The paper does not assert that bees are conscious. It proposes a framework within which that question becomes empirically tractable. The distinction matters. What was previously a vague intuition — that insects might have some form of inner experience — becomes, under this model, a testable hypothesis about information processing architecture. The New York Declaration on Animal Consciousness, signed in April 2024 by more than 500 scientists and philosophers, had already staked out the position that consciousness is “realistically possible” in all vertebrates and many invertebrates, including insects. Klein and Barron’s model offers a mechanism that could explain why.

The bee problem, stated plainly

Consider the asymmetry this creates. A honeybee foraging for nectar shows behaviour that, on structural grounds, may have more in common with human awareness than ChatGPT generating a paragraph about awareness. It follows from taking the mechanistic approach seriously. The bee’s nervous system runs computations that the Klein-Barron model identifies as candidate markers of consciousness. The language model’s architecture, however sophisticated, runs a different kind of computation entirely, one that the Butlin-Klein paper finds no relevant indicators in.

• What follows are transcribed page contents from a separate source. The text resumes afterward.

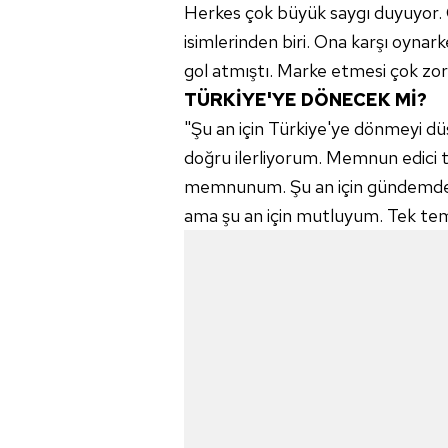
Herkes çok büyük saygı duyuyor. 
isimlerinden biri. Ona karşı oyna
gol atmıştı. Marke etmesi çok zor b
TÜRKİYE'YE DÖNECEK Mİ?
"Şu an için Türkiye'ye dönmeyi dü
doğru ilerliyorum. Memnun edici t
memnunum. Şu an için gündemde b
ama şu an için mutluyum. Tek teme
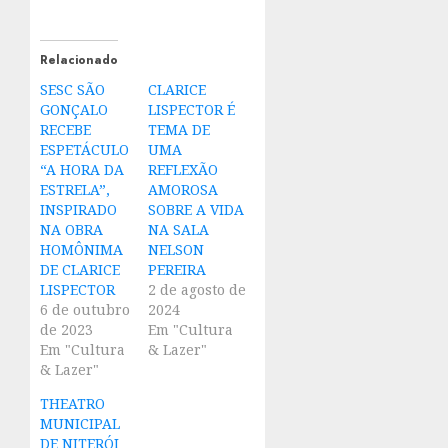
Relacionado
SESC SÃO
CLARICE
GONÇALO
LISPECTOR É
RECEBE
TEMA DE
ESPETÁCULO
UMA
“A HORA DA
REFLEXÃO
ESTRELA”,
AMOROSA
INSPIRADO
SOBRE A VIDA
NA OBRA
NA SALA
HOMÔNIMA
NELSON
DE CLARICE
PEREIRA
LISPECTOR
2 de agosto de
6 de outubro
2024
de 2023
Em "Cultura
Em "Cultura
& Lazer"
& Lazer"
THEATRO
MUNICIPAL
DE NITERÓI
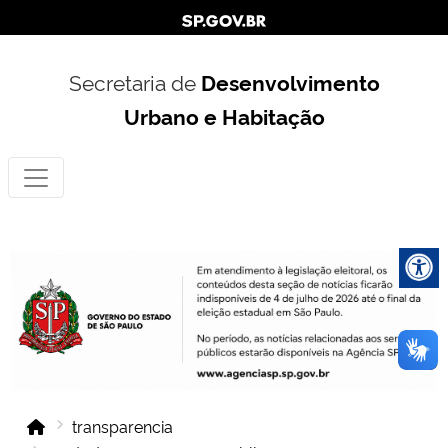
Secretaria de
Desenvolvimento
Urbano e Habitação
transparencia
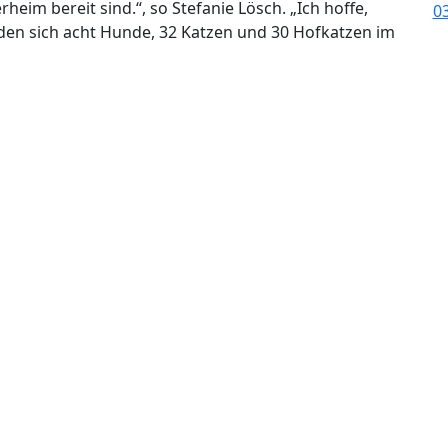
rheim bereit sind.“, so Stefanie Lösch. „Ich hoffe,
inden sich acht Hunde, 32 Katzen und 30 Hofkatzen im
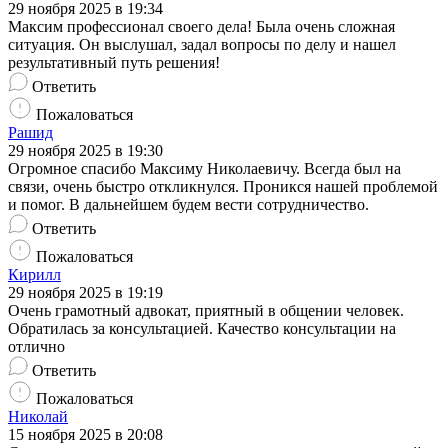
29 ноября 2025 в 19:34
Максим профессионал своего дела! Была очень сложная
ситуация. Он выслушал, задал вопросы по делу и нашел
результативный путь решения!
Ответить
Пожаловаться
Рашид
29 ноября 2025 в 19:30
Огромное спасибо Максиму Николаевичу. Всегда был на
связи, очень быстро откликнулся. Проникся нашей проблемой
и помог. В дальнейшем будем вести сотрудничество.
Ответить
Пожаловаться
Кирилл
29 ноября 2025 в 19:19
Очень грамотный адвокат, приятный в общении человек.
Обратилась за консультацией. Качество консультации на
отлично
Ответить
Пожаловаться
Николай
15 ноября 2025 в 20:08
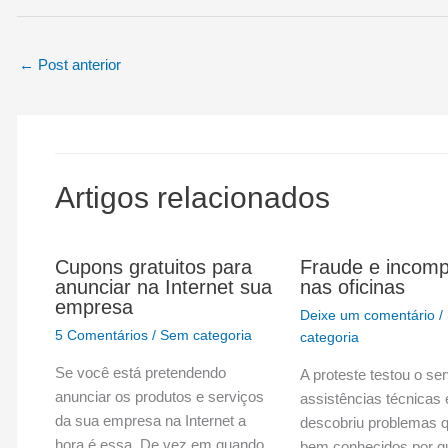
←
Post anterior
Artigos relacionados
Cupons gratuitos para
Fraude e incomp
anunciar na Internet sua
nas oficinas
empresa
Deixe um comentário
/
5 Comentários
/
Sem categoria
categoria
Se você está pretendendo
A proteste testou o se
anunciar os produtos e serviços
assistências técnicas 
da sua empresa na Internet a
descobriu problemas q
hora é essa. De vez em quando
bem conhecidos por q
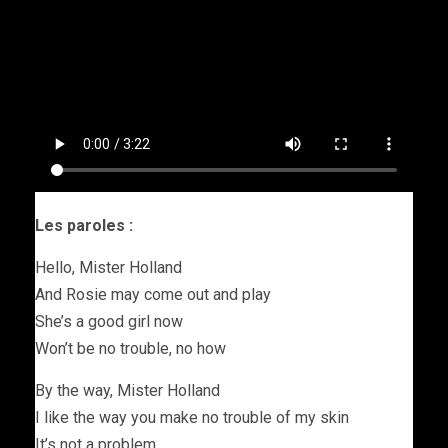
Les paroles :
Hello, Mister Holland
And Rosie may come out and play
She’s a good girl now
Won’t be no trouble, no how
By the way, Mister Holland
I like the way you make no trouble of my skin
It’s not a problem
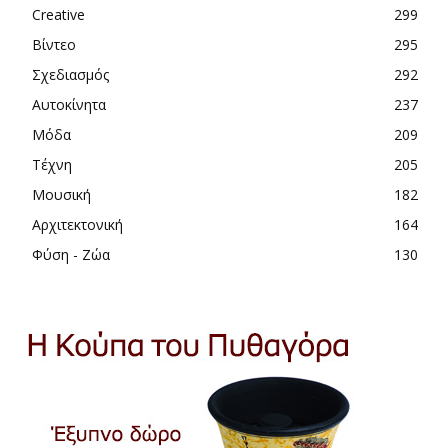
Creative
299
Βίντεο
295
Σχεδιασμός
292
Αυτοκίνητα
237
Μόδα
209
Τέχνη
205
Μουσική
182
Αρχιτεκτονική
164
Φύση - Ζώα
130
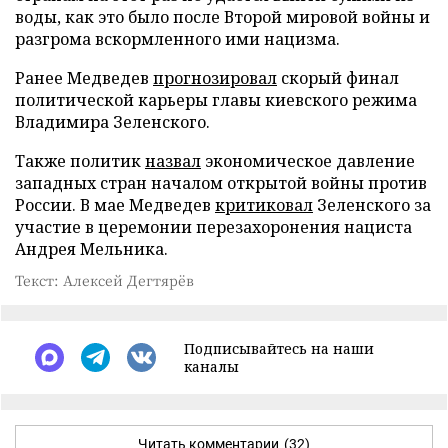
воды, как это было после Второй мировой войны и
разгрома вскормленного ими нацизма.
Ранее Медведев
прогнозировал
скорый финал
политической карьеры главы киевского режима
Владимира Зеленского.
Также политик
назвал
экономическое давление
западных стран началом открытой войны против
России. В мае Медведев
критиковал
Зеленского за
участие в церемонии перезахоронения нациста
Андрея Мельника.
Текст: Алексей Дегтярёв
Подписывайтесь на наши
каналы
Читать комментарии
(32)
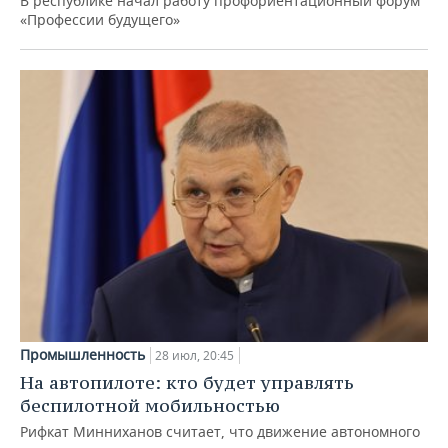
В республике начал работу профориентационный форум
«Профессии будущего»
Промышленность
28 июл, 20:45
На автопилоте: кто будет управлять
беспилотной мобильностью
Рифкат Минниханов считает, что движение автономного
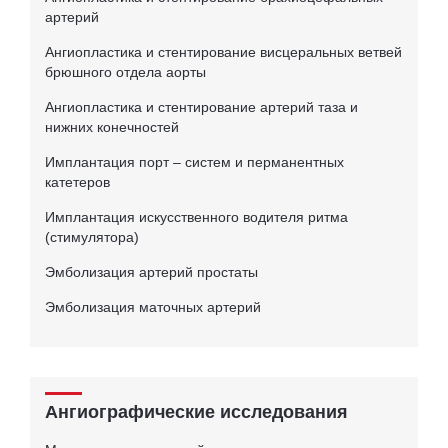
артерий
Ангиопластика и стентирование висцеральных ветвей
брюшного отдела аорты
Ангиопластика и стентирование артерий таза и
нижних конечностей
Имплантация порт – систем и перманентных
катетеров
Имплантация искусственного водителя ритма
(стимулятора)
Эмболизация артерий простаты
Эмболизация маточных артерий
Ангиографические исследования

The Klein and Barron model achieves something analytically useful: it creates what the authors describe as a “level playing field” for comparing humans, invertebrates, and computers. You are no longer comparing organisms by their evolutionary lineage or the surface complexity of their behaviour. You are asking a specific question about what their nervous systems, or their information-processing systems, actually do.

This is a significant methodological step. One of the persistent difficulties in consciousness research has been the absence of a common currency: a way to place organisms and systems on the same scale. Behaviour doesn’t provide it, because behaviour is too easily produced by processes that have nothing to do with experience. Anatomy doesn’t provide it cleanly either, because anatomical homology across distant species is weak. What the mechanistic approach offers is a description at the level of computation, which is in principle substrate-independent.

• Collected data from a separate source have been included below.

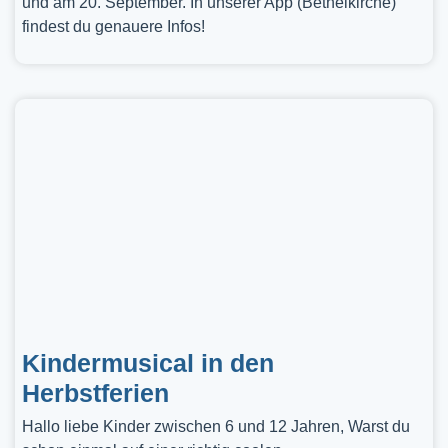
und am 20. September. In unserer App (Bethelkirche)
findest du genauere Infos!
Kindermusical in den
Herbstferien
Hallo liebe Kinder zwischen 6 und 12 Jahren, Warst du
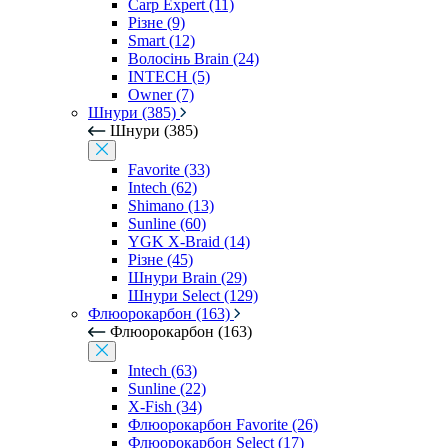
Carp Expert (11)
Різне (9)
Smart (12)
Волосінь Brain (24)
INTECH (5)
Owner (7)
Шнури (385)
Шнури (385)
Favorite (33)
Intech (62)
Shimano (13)
Sunline (60)
YGK X-Braid (14)
Різне (45)
Шнури Brain (29)
Шнури Select (129)
Флюорокарбон (163)
Флюорокарбон (163)
Intech (63)
Sunline (22)
X-Fish (34)
Флюорокарбон Favorite (26)
Флюорокарбон Select (17)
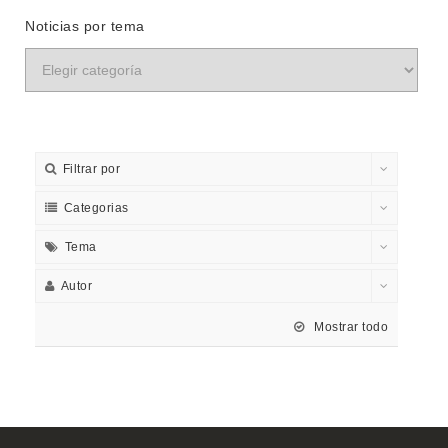
Noticias por tema
Filtrar por
Categorias
Tema
Autor
Mostrar todo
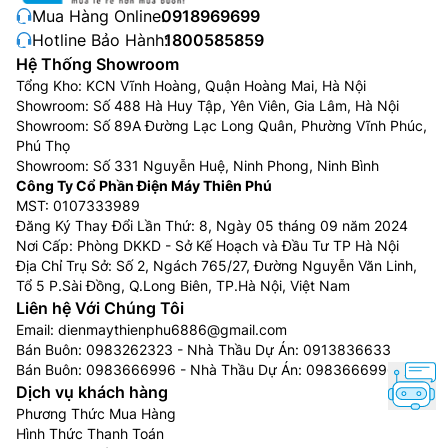
Mua Hàng Online:
0918969699
Hotline Bảo Hành:
1800585859
Hệ Thống Showroom
Tổng Kho: KCN Vĩnh Hoàng, Quận Hoàng Mai, Hà Nội
Showroom: Số 488 Hà Huy Tập, Yên Viên, Gia Lâm, Hà Nội
Showroom: Số 89A Đường Lạc Long Quân, Phường Vĩnh Phúc,
Phú Thọ
Showroom: Số 331 Nguyễn Huệ, Ninh Phong, Ninh Bình
Công Ty Cổ Phần Điện Máy Thiên Phú
MST: 0107333989
Đăng Ký Thay Đổi Lần Thứ: 8, Ngày 05 tháng 09 năm 2024
Nơi Cấp: Phòng DKKD - Sở Kế Hoạch và Đầu Tư TP Hà Nội
Địa Chỉ Trụ Sở: Số 2, Ngách 765/27, Đường Nguyễn Văn Linh,
Tổ 5 P.Sài Đồng, Q.Long Biên, TP.Hà Nội, Việt Nam
Liên hệ Với Chúng Tôi
Email:
dienmaythienphu6886@gmail.com
Bán Buôn:
0983262323
- Nhà Thầu Dự Án:
0913836633
Bán Buôn:
0983666996
- Nhà Thầu Dự Án:
0983666996
Dịch vụ khách hàng
Phương Thức Mua Hàng
Hình Thức Thanh Toán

What both fields are now saying

The convergence between the two research programmes is not coincidental. Both the Trends in Cognitive Sciences paper and the Philosophical Transactions paper emerge from overlapping groups of researchers working on what consciousness is rather than what it looks like. Both arrive at the same methodological conclusion: when making judgements about whether something is conscious, how it works is proving more informative than what it does.

For animal welfare, the implication is a more defensible basis for moral concern about invertebrates. The Cambridge Declaration on Consciousness in 2012 had already extended the attribution of consciousness to non-human animals with neurological substrates; but even that declaration rested substantially on structural similarity to the human nervous system. The Klein-Barron model pushes the analysis further, asking not whether a brain looks like ours, but whether it runs the relevant computations. That is a more principled criterion, and it may extend moral consideration further than comparative anatomy alone would take us.

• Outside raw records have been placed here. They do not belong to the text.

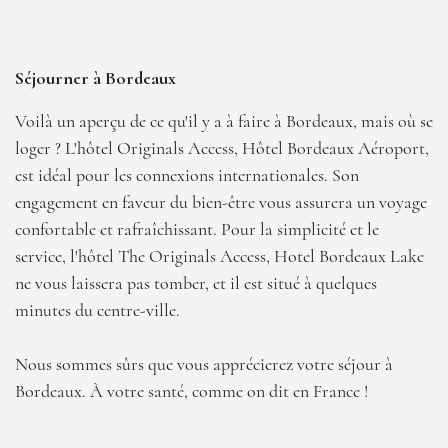
Séjourner à Bordeaux
Voilà un aperçu de ce qu'il y a à faire à Bordeaux, mais où se
loger ?
L'hôtel Originals Access, Hôtel Bordeaux Aéroport
,
est idéal pour les connexions internationales. Son
engagement en faveur du bien-être vous assurera un voyage
confortable et rafraîchissant. Pour la simplicité et le
service, l'hôtel
The Originals Access, Hotel Bordeaux Lake
ne vous laissera pas tomber, et il est situé à quelques
minutes du centre-ville.
Nous sommes sûrs que vous apprécierez votre séjour à
Bordeaux. À votre santé, comme on dit en France !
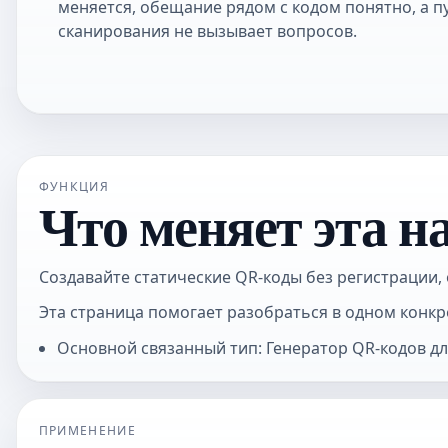
меняется, обещание рядом с кодом понятно, а п
сканирования не вызывает вопросов.
ФУНКЦИЯ
Что меняет эта н
Создавайте статические QR-коды без регистрации,
Эта страница помогает разобраться в одном конкр
Основной связанный тип: Генератор QR-кодов дл
ПРИМЕНЕНИЕ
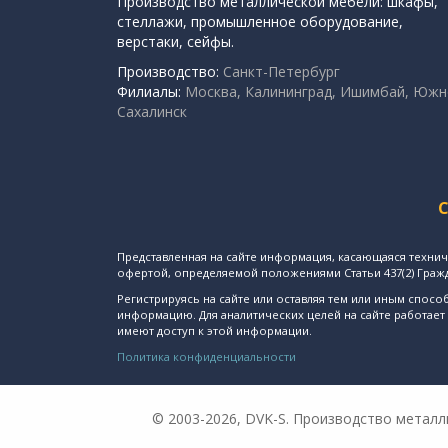
Производство металлической мебели: шкафы,
стеллажи, промышленное оборудование,
верстаки, сейфы.
Производство:
Санкт-Петербург
Филиалы:
Москва, Калининград, Ишимбай, Южн
Сахалинск
Представленная на сайте информация, касающаяся технич
офертой, определяемой положениями Статьи 437(2) Граж
Регистрируясь на сайте или оставляя тем или иным сп
информацию. Для аналитических целей на сайте работает
имеют доступ к этой информации.
Политика конфиденциальности
© 2003-2026, DVK-S. Производство метал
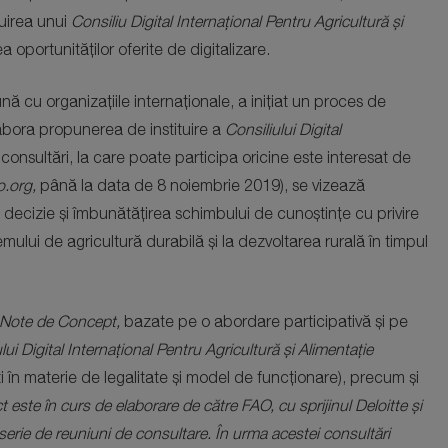
tuirea unui
Consiliu Digital Internațional Pentru Agricultură și
 oportunităților oferite de digitalizare.
ă cu organizațiile internaționale, a inițiat un proces de
labora propunerea de instituire a
Consiliului Digital
consultări, la care poate participa oricine este interesat de
o.org
,
până la data de 8 noiembrie 2019), se vizează
e decizie și îmbunătățirea schimbului de cunoștințe cu privire
emului de agricultură durabilă și la dezvoltarea rurală în timpul
Note de Concept,
bazate pe o abordare participativă și pe
lui Digital Internațional Pentru Agricultură și Alimentație
ăți în materie de legalitate și model de funcționare), precum și
t este în curs de elaborare de către FAO, cu sprijinul Deloitte și
 serie de reuniuni de consultare. În urma acestei consultări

For AI, the implication is a form of conceptual discipline. The tendency to read emotional or experiential states into language model outputs is not irrational — it is the same behavioural inference that worked, imperfectly but often enough, across most of natural history. The failure is not in the people making the inference; it is in the adequacy of the instrument. The Butlin-Klein paper offers a different instrument, one whose outputs are less susceptible to being mimicked by systems with no relevant architecture.

None of this resolves the hard problem. The question of why any physical system should give rise to subjective experience at all remains as open as it was before either paper was written. What has changed is the ability to ask the prior question, the one that has to be answered before the hard problem can even be properly posed: which systems are candidates for having an inner life in the first place?

The answer, as of mid-2026, appears to be: fewer systems than we assumed when we were looking at outputs, and possibly more systems than we assumed when we were looking at anatomy.